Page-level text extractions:

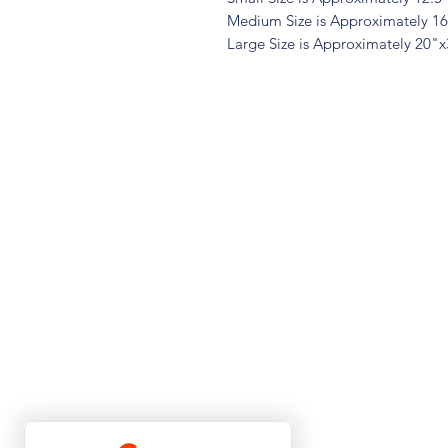
Medium Size is Approximately 1
Large Size is Approximately 20"
Quest
Lu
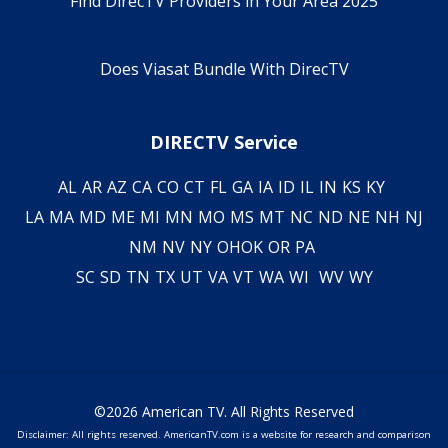
Find DirecTV Providers in Your Area 2025
Does Viasat Bundle With DirecTV
DIRECTV Service
AL
AR
AZ
CA
CO
CT
FL
GA
IA
ID
IL
IN
KS
KY
LA
MA
MD
ME
MI
MN
MO
MS
MT
NC
ND
NE
NH
NJ
NM
NV
NY
OH
OK
OR
PA
SC
SD
TN
TX
UT
VA
VT
WA
WI
WV
WY
©2026 American TV. All Rights Reserved
Disclaimer: All rights reserved. AmericanTV.com is a website for research and comparison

→ Aim of the task: Read the data above and pull out each line that holds the string "Size".

→ Response to the task:
Medium Size is Approximately 1
Large Size is Approximately 20"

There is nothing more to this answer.